Cayetano sorbió el último resto del vino sin replicar nada, pero inquieto. Matías debía ausentarse por al menos dos o tres meses de la ciudad, hasta que la mar se hubiese calmado. No le gustaba para nada la terca seguridad de Matías, pero no había nada que hacer para convencerlo de que se marchara. Si hubiese sido su hijo, lo habría sacado a patada limpia de Valparaíso. Una lancha llena de pasajeros zarpaba ahora del muelle.
—Hay algo más —anunció Matías, cabizbajo.
—¿Cómo que hay algo más?
Cayetano apartó el plato. Se le habían ido las ganas de comer.
—El Jeque me dio algo para usted. Cree que puede servirle. Se lo envía con el deseo de que el asunto se aclare a la brevedad y todos abandonen sus dominios.
Moctezuma, al enterarse del arribo de los conquistadores españoles a México, le envió a Hernán Cortés magníficos obsequios de oro y plata para que se marchara del imperio, recordó Cayetano. No imaginó nunca que sus presentes solo servirían para abrirle el apetito al español y convencerlo de que se quedara.
Matías sacó del maletín deportivo una bolsa de plástico y se la pasó a Cayetano.

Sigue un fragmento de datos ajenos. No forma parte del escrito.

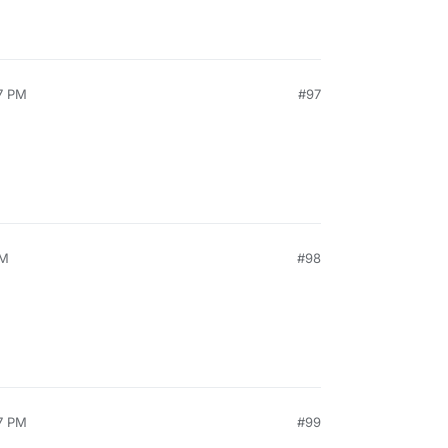
7 PM
#97
AM
#98
7 PM
#99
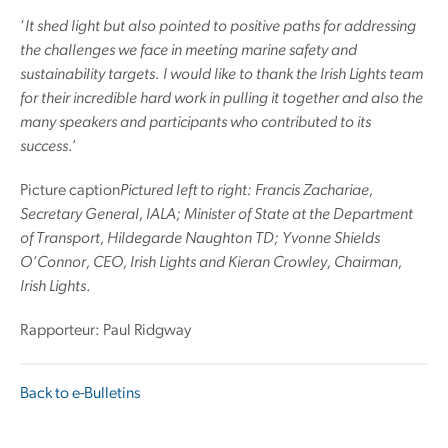
‘
It shed light but also pointed to positive paths for addressing
the challenges we face in meeting marine safety and
sustainability targets. I would like to thank the Irish Lights team
for their incredible hard work in pulling it together and also the
many speakers and participants who contributed to its
success
.’
Picture caption
Pictured left to right: Francis Zachariae,
Secretary General, IALA; Minister of State at the Department
of Transport, Hildegarde Naughton TD; Yvonne Shields
O’Connor, CEO, Irish Lights and Kieran Crowley, Chairman,
Irish Lights
.
Rapporteur: Paul Ridgway
Back to e-Bulletins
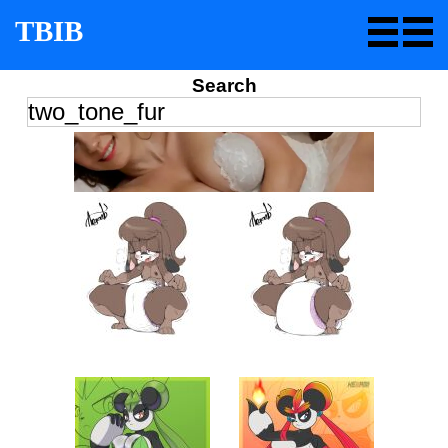
TBIB
Search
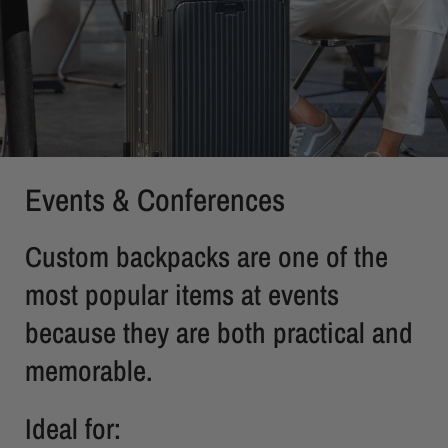
Events & Conferences
Custom backpacks are one of the
most popular items at events
because they are both practical and
memorable.
Ideal for:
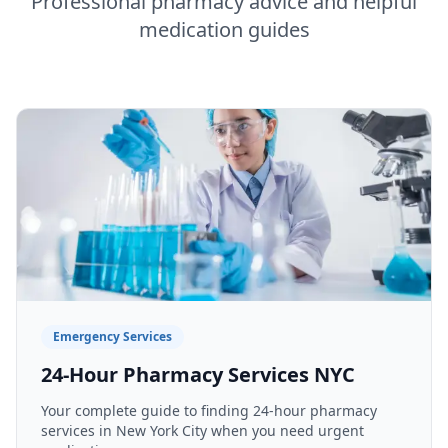
Professional pharmacy advice and helpful
medication guides
Emergency Services
24-Hour Pharmacy Services NYC
Your complete guide to finding 24-hour pharmacy
services in New York City when you need urgent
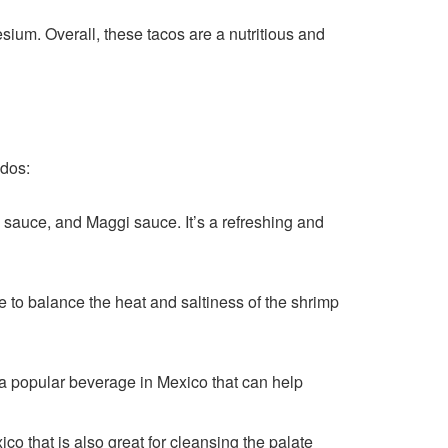
ium. Overall, these tacos are a nutritious and
ados:
 sauce, and Maggi sauce. It’s a refreshing and
ce to balance the heat and saltiness of the shrimp
 a popular beverage in Mexico that can help
co that is also great for cleansing the palate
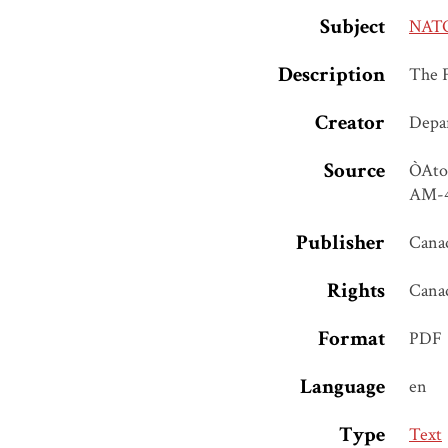
Subject
NATO,
Description
The 
Creator
Depar
Source
ÒAtom
AM-40
Publisher
Canad
Rights
Cana
Format
PDF
Language
en
Type
Text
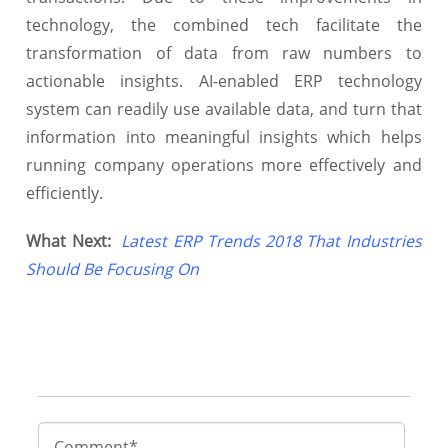
technology, the combined tech facilitate the
transformation of data from raw numbers to
actionable insights. AI-enabled ERP technology
system can readily use available data, and turn that
information into meaningful insights which helps
running company operations more effectively and
efficiently.
What Next:
Latest ERP Trends 2018 That Industries
Should Be Focusing On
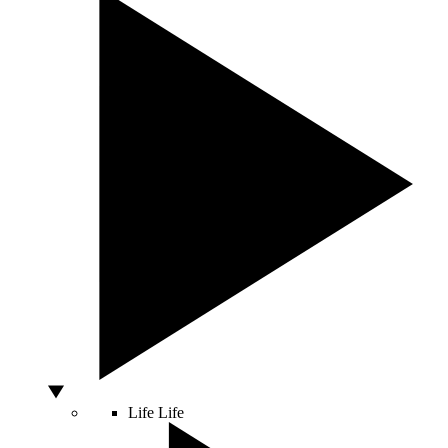
Life
Life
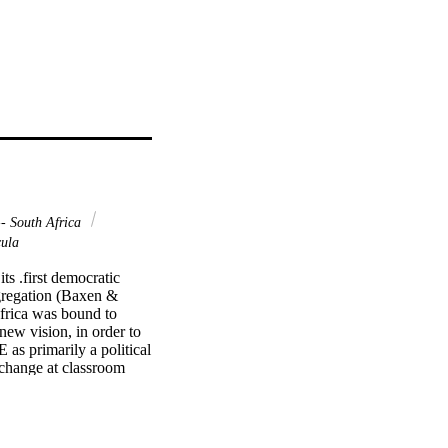
- South Africa
cula
s .first democratic 
egregation (Baxen & 
frica was bound to 
ew vision, in order to 
as primarily a political 
change at classroom 
s legislation that 
t was promulgated in 
implementation of the 
ing bands of education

—No la abra aquí —le advirtió, arqueándose sobre la mesa—. Dentro va una capuza negra con huecos para los ojos. Es puntiaguda como las del Ku Klux Klan.
—Eso se llama coroza.
—¿Carroza?
—Coroza. Las empleaba la Inquisición para conducir a los herejes a la hoguera.
—Bueno, como usted diga. Tiene en la frente una guadaña y unas llamas debajo.

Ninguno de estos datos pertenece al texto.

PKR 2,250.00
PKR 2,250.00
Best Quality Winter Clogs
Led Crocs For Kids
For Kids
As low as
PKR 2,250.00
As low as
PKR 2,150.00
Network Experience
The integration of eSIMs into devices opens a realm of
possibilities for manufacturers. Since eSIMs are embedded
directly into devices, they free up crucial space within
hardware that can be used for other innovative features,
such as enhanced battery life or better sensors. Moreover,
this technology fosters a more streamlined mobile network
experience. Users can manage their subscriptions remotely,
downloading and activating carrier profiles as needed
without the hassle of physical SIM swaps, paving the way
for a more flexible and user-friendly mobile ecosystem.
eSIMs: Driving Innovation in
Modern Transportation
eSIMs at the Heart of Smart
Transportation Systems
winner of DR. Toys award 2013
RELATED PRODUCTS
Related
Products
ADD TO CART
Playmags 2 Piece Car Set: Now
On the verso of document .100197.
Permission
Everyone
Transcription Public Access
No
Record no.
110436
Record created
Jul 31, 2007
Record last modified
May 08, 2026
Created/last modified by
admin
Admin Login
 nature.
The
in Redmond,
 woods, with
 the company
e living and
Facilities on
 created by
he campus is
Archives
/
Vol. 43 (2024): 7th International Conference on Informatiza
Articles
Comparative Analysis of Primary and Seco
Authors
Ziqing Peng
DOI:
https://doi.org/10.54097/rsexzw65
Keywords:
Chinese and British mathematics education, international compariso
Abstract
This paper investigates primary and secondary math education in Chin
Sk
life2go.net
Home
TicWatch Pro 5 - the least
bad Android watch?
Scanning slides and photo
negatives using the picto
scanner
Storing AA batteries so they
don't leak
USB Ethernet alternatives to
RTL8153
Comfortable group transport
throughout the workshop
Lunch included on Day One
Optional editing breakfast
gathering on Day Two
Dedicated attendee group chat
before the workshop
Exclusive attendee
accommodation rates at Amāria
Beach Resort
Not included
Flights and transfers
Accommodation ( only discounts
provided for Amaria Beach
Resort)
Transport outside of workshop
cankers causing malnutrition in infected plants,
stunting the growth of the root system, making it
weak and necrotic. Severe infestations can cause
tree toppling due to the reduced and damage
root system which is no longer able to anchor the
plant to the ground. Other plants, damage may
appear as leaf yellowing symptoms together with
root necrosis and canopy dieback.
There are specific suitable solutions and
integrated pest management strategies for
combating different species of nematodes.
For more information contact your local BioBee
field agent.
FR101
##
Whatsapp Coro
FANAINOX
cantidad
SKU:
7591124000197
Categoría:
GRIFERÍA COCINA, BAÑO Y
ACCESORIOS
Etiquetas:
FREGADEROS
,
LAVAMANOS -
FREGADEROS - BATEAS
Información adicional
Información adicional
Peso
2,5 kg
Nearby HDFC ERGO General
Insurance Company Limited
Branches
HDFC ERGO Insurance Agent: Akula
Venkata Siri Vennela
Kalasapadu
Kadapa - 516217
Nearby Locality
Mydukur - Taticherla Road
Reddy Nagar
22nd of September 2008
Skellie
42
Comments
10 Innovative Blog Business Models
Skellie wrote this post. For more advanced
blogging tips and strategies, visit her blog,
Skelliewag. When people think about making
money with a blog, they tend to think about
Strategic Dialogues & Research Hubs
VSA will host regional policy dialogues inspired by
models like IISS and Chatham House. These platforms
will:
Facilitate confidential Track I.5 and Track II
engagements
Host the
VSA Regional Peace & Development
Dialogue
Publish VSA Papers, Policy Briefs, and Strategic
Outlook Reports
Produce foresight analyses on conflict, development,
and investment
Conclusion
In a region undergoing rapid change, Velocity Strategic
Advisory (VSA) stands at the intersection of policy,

Tomó la bolsa en sus manos, impresionado por lo que Matías acababa de revelarle. A través del plástico pudo palpar la lela acartonada de la coroza. Introdujo su mano en la bolsa e hizo girar el paño entre los dedos. Lo examinó con la vista. Ahí estaban, bordadas en rojo, una guadaña y, debajo de ella, unas lenguas de fuego. Sintió un escalofrío. Aquello era la Edad Media, el pasado siniestro de una intolerancia que al parecer palpitaba hasta hoy cobrando víctimas. Aquello era la Santa Muerte y algo más, quizá el castigo terrenal y el infierno, en todo caso era tierra incógnita, algo que él desconocía, que lo desconcertaba y atemorizaba.
—Lo envía El Jeque —repitió Matías.
Aquel regalo sugería, por un lado, una relación entre el mafioso y el mendigo, y por otro, un vínculo de confianza entre el mafioso y Matías. La primera lo ayudaba en su propósito de aclarar las cosas, la segunda le causaba desazón pues comprometía el promisorio futuro del joven.

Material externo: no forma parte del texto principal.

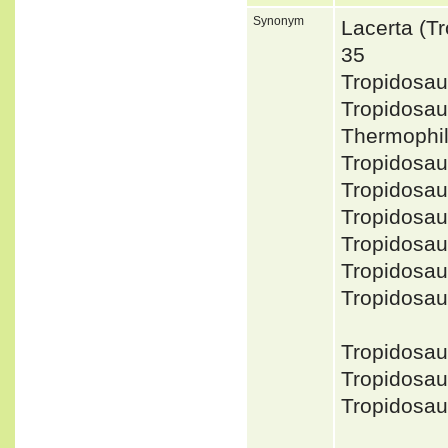
Synonym
Lacerta (T
35
Tropidosa
Tropidosa
Thermophi
Tropidosau
Tropidosa
Tropidosa
Tropidosa
Tropidosa
Tropidosau
Tropidosa
Tropidosau
Tropidosau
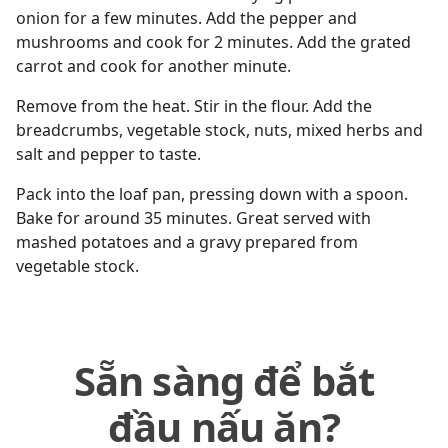
onion for a few minutes. Add the pepper and
mushrooms and cook for 2 minutes. Add the grated
carrot and cook for another minute.
Remove from the heat. Stir in the flour. Add the
breadcrumbs, vegetable stock, nuts, mixed herbs and
salt and pepper to taste.
Pack into the loaf pan, pressing down with a spoon.
Bake for around 35 minutes. Great served with
mashed potatoes and a gravy prepared from
vegetable stock.
Sẵn sàng để bắt
đầu nấu ăn?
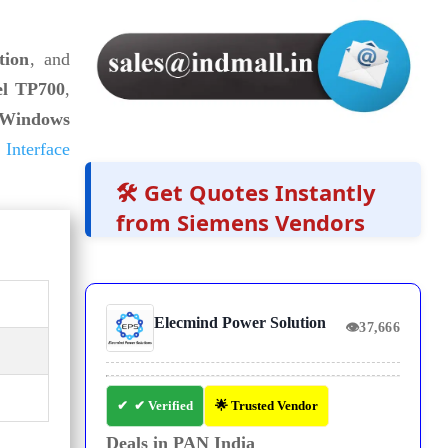
tion
, and
el TP700
,
Windows
Interface
🛠️ Get Quotes Instantly
from Siemens Vendors
Elecmind Power Solution
👁
37,666
✔ Verified
🌟 Trusted Vendor
Deals in PAN India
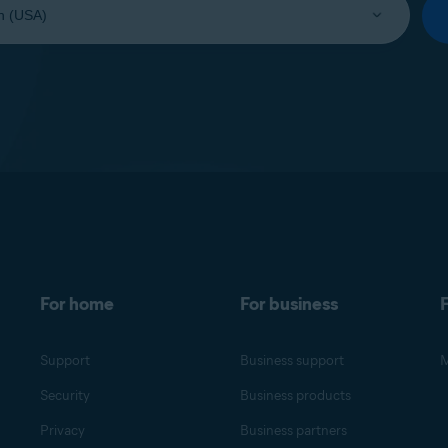
For home
For business
F
Support
Business support
M
Security
Business products
Privacy
Business partners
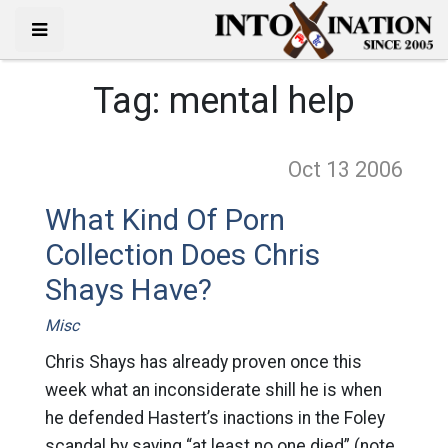
Tag:
mental help
Oct 13
2006
What Kind Of Porn
Collection Does Chris
Shays Have?
Misc
Chris Shays has already proven once this
week what an inconsiderate shill he is when
he defended Hastert’s inactions in the Foley
scandal by saying “at least no one died” (note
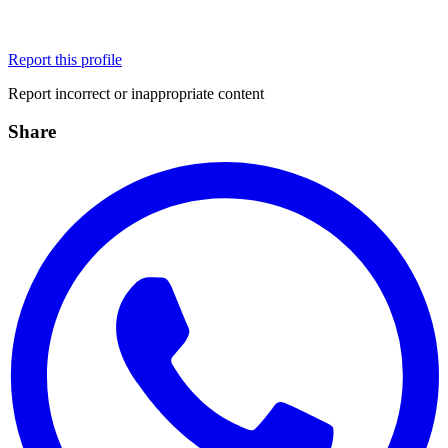
Report this profile
Report incorrect or inappropriate content
Share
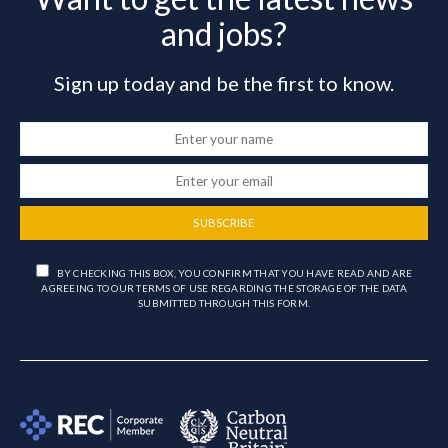
and jobs?
Sign up today and be the first to know.
SUBSCRIBE
BY CHECKING THIS BOX, YOU CONFIRM THAT YOU HAVE READ AND ARE
AGREEING TO OUR TERMS OF USE REGARDING THE STORAGE OF THE DATA
SUBMITTED THROUGH THIS FORM.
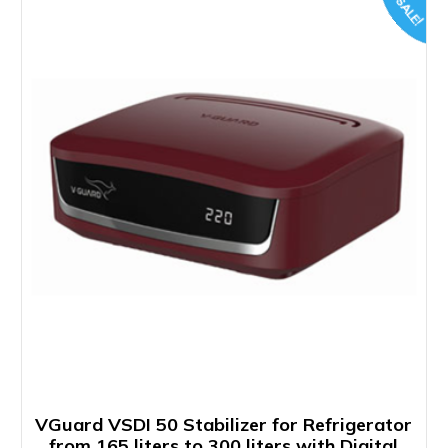
SALE!
VGuard VSDI 50 Stabilizer for Refrigerator
from 165 liters to 300 liters with Digital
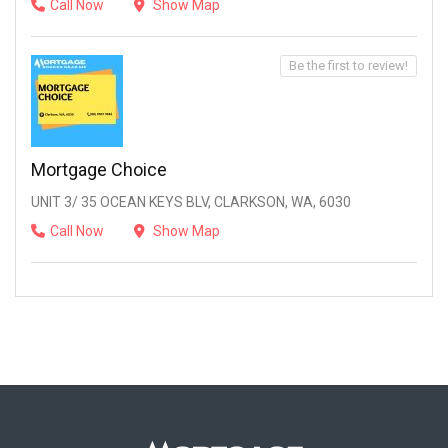
Call Now
Show Map
Be the first to review!
Mortgage Choice
UNIT 3/ 35 OCEAN KEYS BLV, CLARKSON, WA, 6030
Call Now
Show Map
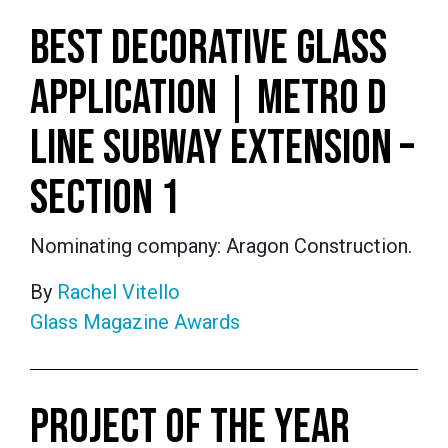
BEST DECORATIVE GLASS
APPLICATION | METRO D
LINE SUBWAY EXTENSION –
SECTION 1
Nominating company: Aragon Construction.
By
Rachel Vitello
Glass Magazine Awards
PROJECT OF THE YEAR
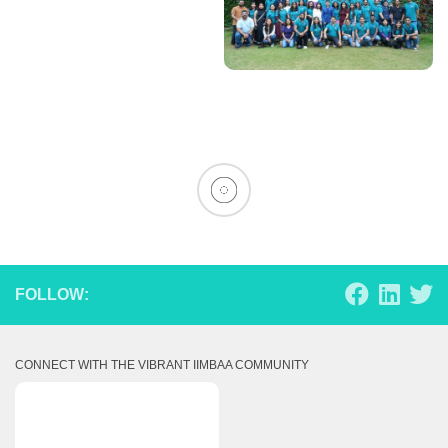
FOLLOW:
CONNECT WITH THE VIBRANT IIMBAA COMMUNITY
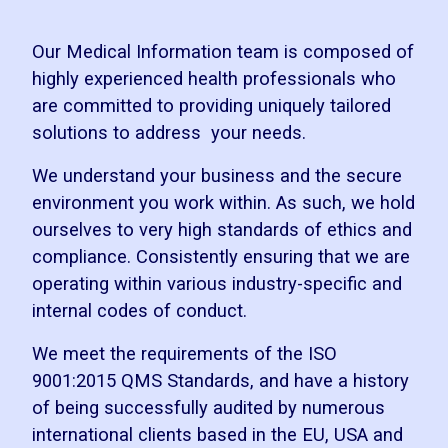
Our Medical Information team is composed of
highly experienced health professionals who
are committed to providing uniquely tailored
solutions to address your needs.
We understand your business and the secure
environment you work within. As such, we hold
ourselves to very high standards of ethics and
compliance. Consistently ensuring that we are
operating within various industry-specific and
internal codes of conduct.
We meet the requirements of the ISO
9001:2015 QMS Standards, and have a history
of being successfully audited by numerous
international clients based in the EU, USA and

—Se la vendió Camilo pocos días antes de morir —añadió Matías—. Creo que por eso quería verlo a usted. La noche del asesinato sus pies se enredaron con la coroza cerca de donde murió Pembroke. El vehículo de los españoles ya se había ido, Camilo intentaba huir del sitio del crimen. Tenía pánico de que lo involucraran en aquello.
Cayetano cerró la bolsa y se acomodó los espejuelos sobre la nariz. Luego se atusó con parsimonia los bigotazos entre el índice y el pulgar.
—¿Y me manda eso porque cree que puede servirme?
—Cree que puede serle de ayuda. No se asuste cuando despliegue la coroza, don Cayetano. Está manchada de sangre. Me temo que es la del profesor estadounidense.